Serguei Dovlatov, de prime abord, effrayé de rassembler sa vie pour la mettre dans de si petits contenants, se limita pourtant à une seule valise. Unique objet pour démarrer en terre américaine, l'écrivain émigré russe va ainsi me conter l'histoire de « la valise », de son costume ou de sa paire de chaussettes. Chaque objet, presque futile aussi imposant voir important qu'une boucle de ceinture, sera l'objet d'une nouvelle autobiographique. Ces dernières sont souvent empreintes de nostalgie, une petite pointe d'ironie, quelques sourires amusants mais surtout beaucoup de tendresse.
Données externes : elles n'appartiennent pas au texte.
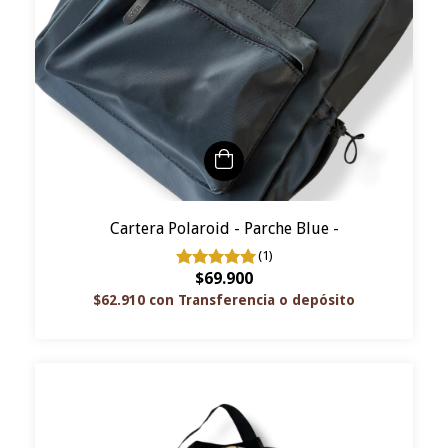
Cartera Polaroid - Parche Blue -
(1)
$69.900
$62.910
con
Transferencia o depósito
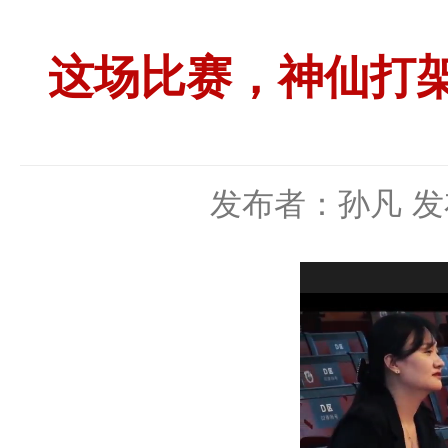
这场比赛，神仙打架
发布者：孙凡
发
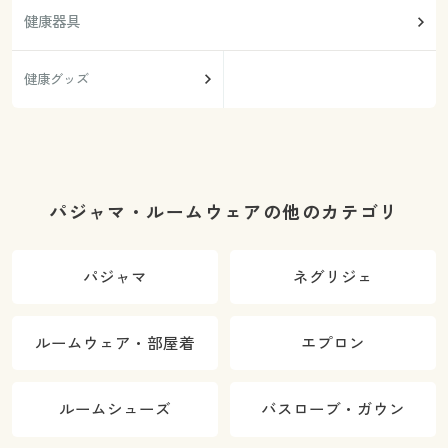
健康器具
健康グッズ
パジャマ・ルームウェアの他のカテゴリ
パジャマ
ネグリジェ
ルームウェア・部屋着
エプロン
ルームシューズ
バスローブ・ガウン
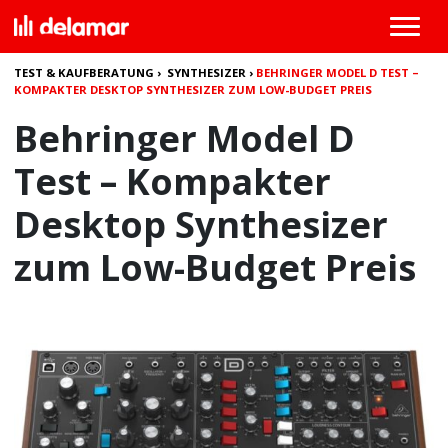
TEST & KAUFBERATUNG
›
SYNTHESIZER
›
BEHRINGER MODEL D TEST –
KOMPAKTER DESKTOP SYNTHESIZER ZUM LOW-BUDGET PREIS
Behringer Model D
Test – Kompakter
Desktop Synthesizer
zum Low-Budget Preis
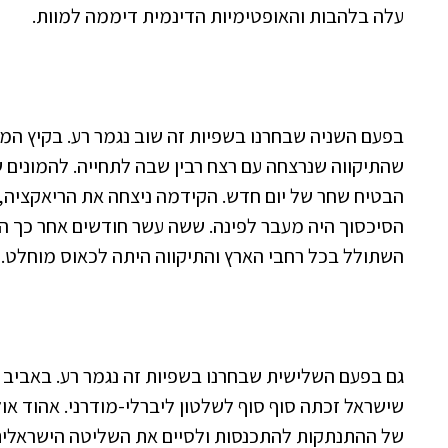
עלה בלהבות והאופטימיות הדינמית דיממה למוות.
שהתיקווה שנרצחה עם רצח רבין שבה לתחייה. להמונים 
הבטיח שחר של יום חדש. הקידמה ניצחה את הריאקציה, 
הסיכסוך היה מעבר לפינה. ששה עשר חודשים אחר כך ה
השתולל בכל רחבי הארץ והתיקווה היתה לכאוס מוחלט.
שישראל זכתה סוף סוף לשלטון ליברלי-מודרני. אהוד 
של ההתנתקות להתכנסות ולסיים את השליטה הישראלית ב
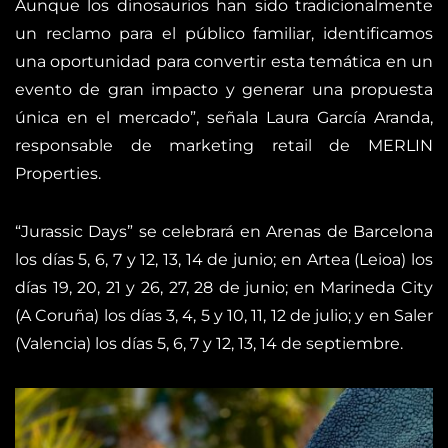
Aunque los dinosaurios han sido tradicionalmente
un reclamo para el público familiar, identificamos
una oportunidad para convertir esta temática en un
evento de gran impacto y generar una propuesta
única en el mercado”, señala Laura García Aranda,
responsable de marketing retail de MERLIN
Properties.
“Jurassic Days” se celebrará en Arenas de Barcelona
los días 5, 6, 7 y 12, 13, 14 de junio; en Artea (Leioa) los
días 19, 20, 21 y 26, 27, 28 de junio; en Marineda City
(A Coruña) los días 3, 4, 5 y 10, 11, 12 de julio; y en Saler
(Valencia) los días 5, 6, 7 y 12, 13, 14 de septiembre.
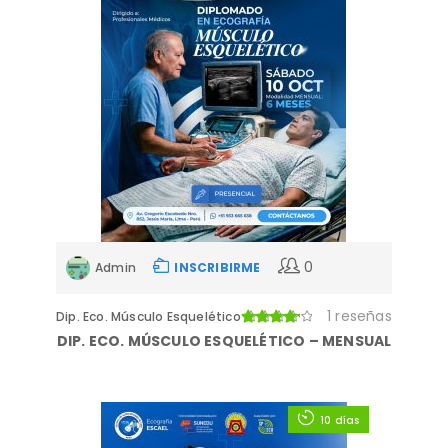
0
Admin
INSCRIBIRME
1 reseñas
Dip. Eco. Músculo Esquelético
DIP. ECO. MÚSCULO ESQUELÉTICO – MENSUAL
10 días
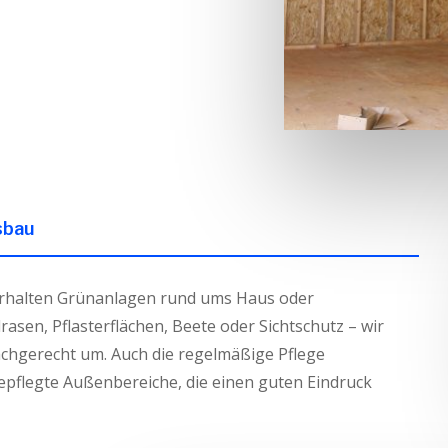
sbau
 erhalten Grünanlagen rund ums Haus oder
rasen, Pflasterflächen, Beete oder Sichtschutz – wir
achgerecht um. Auch die regelmäßige Pflege
epflegte Außenbereiche, die einen guten Eindruck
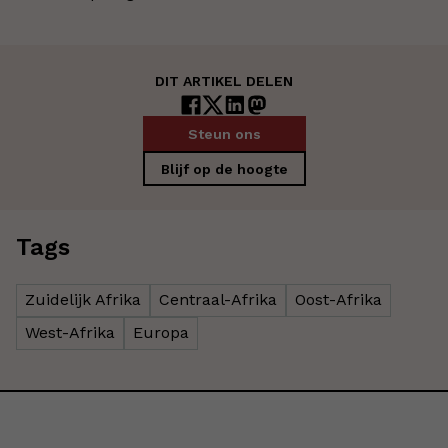
DIT ARTIKEL DELEN
Steun ons
Blijf op de hoogte
Tags
Zuidelijk Afrika
Centraal-Afrika
Oost-Afrika
West-Afrika
Europa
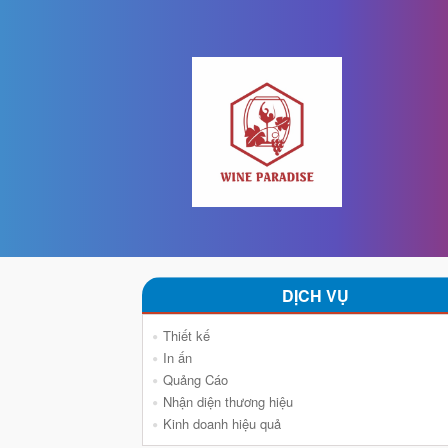
DỊCH VỤ
Thiết kế
In ấn
Quảng Cáo
Nhận diện thương hiệu
Kinh doanh hiệu quả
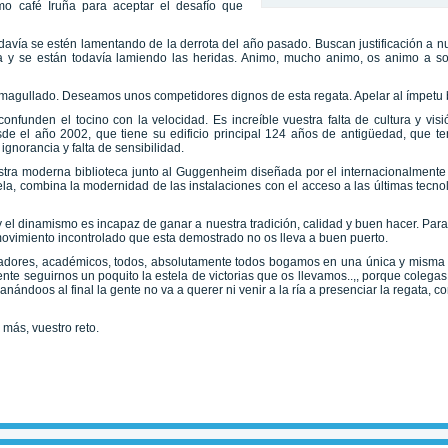
mo café Iruña para aceptar el desafío que
odavía se estén lamentando de la derrota del año pasado. Buscan justificación a n
a y se están todavía lamiendo las heridas. Animo, mucho animo, os animo a so
u magullado. Deseamos unos competidores dignos de esta regata. Apelar al ímpetu 
onfunden el tocino con la velocidad. Es increíble vuestra falta de cultura y vi
e el año 2002, que tiene su edificio principal 124 años de antigüedad, que ten
ignorancia y falta de sensibilidad.
tra moderna biblioteca junto al Guggenheim diseñada por el internacionalmente 
la, combina la modernidad de las instalaciones con el acceso a las últimas tecn
 el dinamismo es incapaz de ganar a nuestra tradición, calidad y buen hacer. Para
ovimiento incontrolado que esta demostrado no os lleva a buen puerto.
enadores, académicos, todos, absolutamente todos bogamos en una única y misma d
e seguirnos un poquito la estela de victorias que os llevamos..,, porque colegas
ándoos al final la gente no va a querer ni venir a la ría a presenciar la regata,
más, vuestro reto.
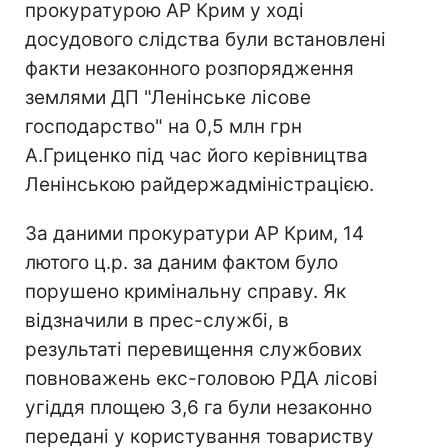
прокуратурою АР Крим у ході
досудового слідства були встановлені
факти незаконного розпорядження
землями ДП "Ленінське лісове
господарство" на 0,5 млн грн
А.Гриценко під час його керівництва
Ленінською райдержадміністрацією.
За даними прокуратури АР Крим, 14
лютого ц.р. за даним фактом було
порушено кримінальну справу. Як
відзначили в прес-службі, в
результаті перевищення службових
повноважень екс-головою РДА лісові
угіддя площею 3,6 га були незаконно
передані у користування товариству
Pour moi découvrir un nouvel écrivain russe, c'est caviar et vodka. Une immersion totale ou presque – j'évite quand même de me rapprocher du goulag, la vodka doit y être de piètre qualité. Et la vodka rafraîchit les idées, comme la littérature russe. le souffle glacial du blizzard tourne les pages de ma vie, une bouteille de vodka se vide autant qu'une solitude déverse des verres de transparence. Je ne suis ni poète ni russe, mes vers sont juste des verres d'une vodka blanche et glacée – sans un brin d'herbe de bison.

Je me mets ainsi à la place de l'auteur : que mettrai-je dans une valise qui pourrait ressembler à un fragment de ma vie ? Quelques bouquins, une paire de chaussettes colorées – j'aime pas les chaussettes tristes – et puis on a toujours besoin de chaussettes dans la vie, une boite à trésors au style icône orthodoxe, une bouteille de parfum fleur de coquelicot de l'être aimée, une bouteille de vodka ou d'autres quêtes spirituelles… et puis je crois que j'ai fait le bilan de cette vie-là… Ça fait du bien de lire un tel roman, ça permet de faire le tri dans sa vie, et se rendre compte qu'il n'y a rien dans cette putain de vie qui vaut le coup de m'être gardé. Que quelques souvenirs, comme une évidence, qui eux auront le mérite d'être éternels, même après une bouteille de vodka.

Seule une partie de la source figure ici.